If you write your Lambda function to put the interaction between the AWS Lambda service at the surface level of your application (i.e. the entry/exit point), and then write your business logic inbetween, you can create a function that is quite easily tranferrable between cloud providers.

The vendor lock in creeps in more around the surrounding services that the cloud provider offers. You can protect yourself from this though by writing good quality hooks that have pluggable backends, e.g. writing/reading to an object store should be abstracted



Why would I split, write, and deploy an vendor cloud function for every cloud provider when Docker moves between them?

My team ditched serverless functions. We're better off without them.


Wouldn't it be ideal if Docker (and other independent platform vendors) added function support? In my mind "cloud functions" are easily implemented on top of containers. Then we would get the best of both worlds.

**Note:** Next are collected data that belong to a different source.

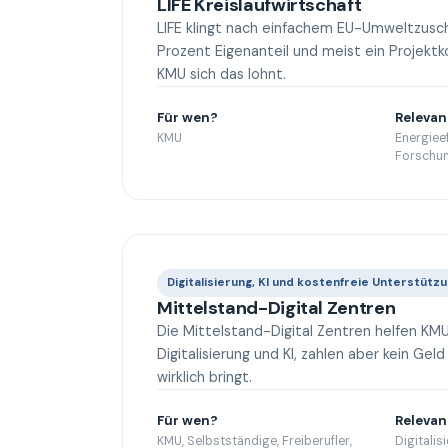
LIFE Kreislaufwirtschaft
LIFE klingt nach einfachem EU-Umweltzusch
Prozent Eigenanteil und meist ein Projektk
KMU sich das lohnt.
Für wen?
Relevan
KMU
Energieef
Forschu
Digitalisierung, KI und kostenfreie Unterstüt
Mittelstand-Digital Zentren
Die Mittelstand-Digital Zentren helfen KMU
Digitalisierung und KI, zahlen aber kein Ge
wirklich bringt.
Für wen?
Relevan
KMU, Selbstständige, Freiberufler,
Digitalis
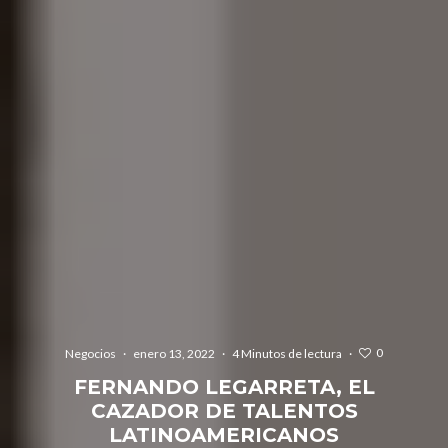
0
Negocios
·
enero 13, 2022
·
4 Minutos de lectura
·
FERNANDO LEGARRETA, EL
CAZADOR DE TALENTOS
LATINOAMERICANOS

Check out this project: https://github.com/openfaas/faas


It wouldn't, to me.

I've had to answer many questions about delays in serverless functions that didn't come up with Docker. Serverless doesn't have the introspection necessary to answer performance questions.

What if Docker supported functions? I'd ask what we gain trading a main loop for only bindings. Similar bindings are made either way.

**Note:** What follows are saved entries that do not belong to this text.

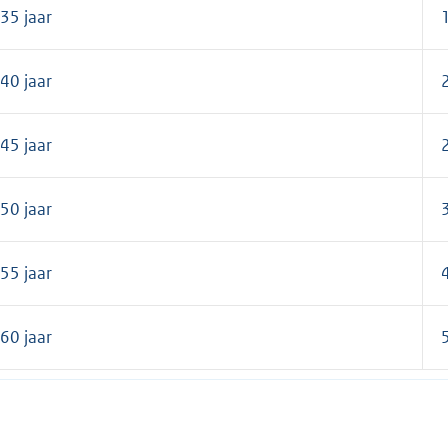
35 jaar
40 jaar
45 jaar
50 jaar
55 jaar
60 jaar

I honestly wish cloud providers would make their core SDKs as easily composable as their serverless offerings.


Exactly. This is the goal of http://FnProject.io -- power of containers + simplicity of serverless. No managed service yet but there will be, and anyone can run the bits to create a service of their own.

I do agree with Paul about containers having a greater update surface area, but we think this is also solvable and doesn't need to be a responsibility of the developer either.


The Azure Functions (Azure's equivalent to AWS Lambda) Host is open source: https://github.com/Azure/azure-functions-host/

There's probably enough there to bootstrap a container version.


Have you looked into Cloud Foundry? From my understanding, it can operate like a FaaS provider or like a Docker container scheduler.


Do you manually manage the infrastructure (keeping instances hot/cold, updates, scaling, etc.)? If so that's a lot to consider.


Containers are generally managed similar to serverless.

AWS drains connections and workloads on container deployments. I set the same rules to scale either.

Containers offer flexibility that serverless doesn't for implementing hot/cold, blue/green, n running with n+1, etc.

So, additional flexibility with the same considerstions.


Lambda support blue/green and all sorts of flexible stuff:

    aws lambda update-alias --function-name myfunction --name myalias --routing-config '{"AdditionalVersionWeights" : {"2" : 0.05} }'


Because then every single functionality will scale independently as needed. No need for orchestration.


AWS and Azure offer cloud hosted Docker support that scales independently as needed. Both can orchestrate Docker with similar interfaces to functions.

What's the difference? Scaling isn't one.


> AWS Lambda itself isn't vendor lock in.

Can I call my Postgres deployment on Azure via AWS lambda?


Yes you can, but even that wouldn't be lock-in. Lock-in imo had much more to do with whether you have to write your code specifically to the vendor, and in the case of all 3 FaaS, the answer is mostly "not really." It is trivial to transfer the same behavior from lambda to Google cloud functions.


This is a pretty fair point about service discovery. Without proper service discovery, Lambda is pretty useless IMO.